Assignment:
The expected answer is a copy of every line in the listing that has the word "grydelapper".

Supplied records:
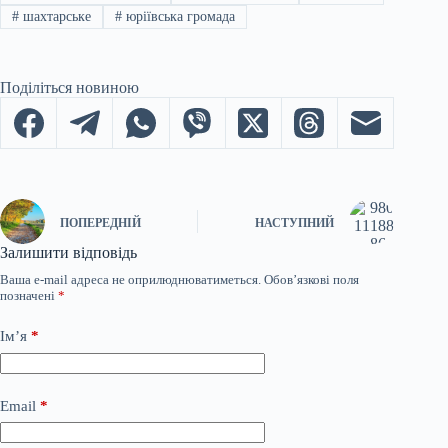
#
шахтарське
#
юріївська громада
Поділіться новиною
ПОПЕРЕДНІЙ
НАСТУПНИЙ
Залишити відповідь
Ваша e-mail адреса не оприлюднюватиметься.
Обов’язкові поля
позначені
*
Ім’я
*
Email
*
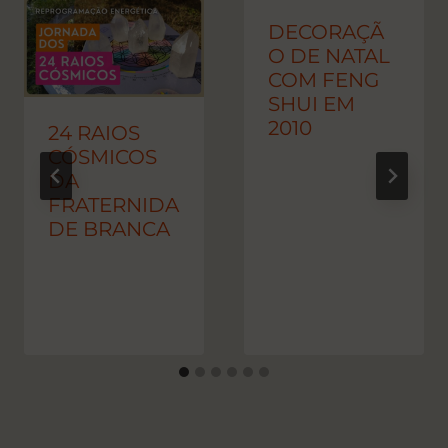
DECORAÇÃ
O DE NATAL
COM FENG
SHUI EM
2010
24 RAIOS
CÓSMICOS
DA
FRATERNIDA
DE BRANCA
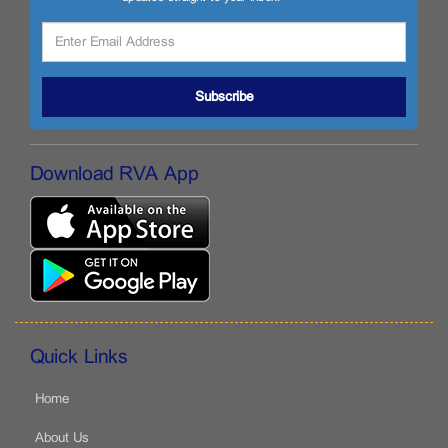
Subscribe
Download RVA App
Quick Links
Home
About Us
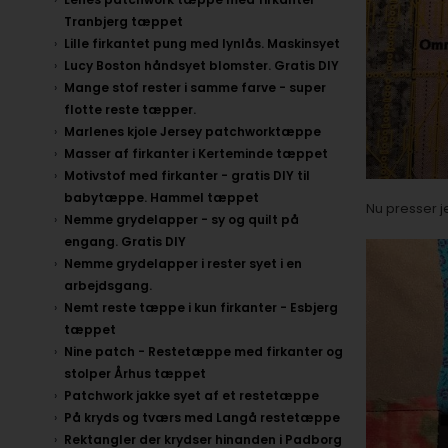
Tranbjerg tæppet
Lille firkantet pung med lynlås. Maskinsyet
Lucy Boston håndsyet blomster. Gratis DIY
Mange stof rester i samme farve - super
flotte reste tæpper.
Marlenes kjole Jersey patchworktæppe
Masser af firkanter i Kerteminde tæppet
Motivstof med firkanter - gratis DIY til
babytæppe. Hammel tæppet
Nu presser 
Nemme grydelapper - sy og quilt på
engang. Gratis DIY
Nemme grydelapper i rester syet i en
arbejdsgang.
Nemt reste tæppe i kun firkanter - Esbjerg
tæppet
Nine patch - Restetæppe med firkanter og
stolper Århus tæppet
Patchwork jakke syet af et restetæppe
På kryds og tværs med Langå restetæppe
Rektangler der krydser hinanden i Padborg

Answer to the problem:
Nemme grydelapper - sy og quilt på
Nemme grydelapper i rester syet i en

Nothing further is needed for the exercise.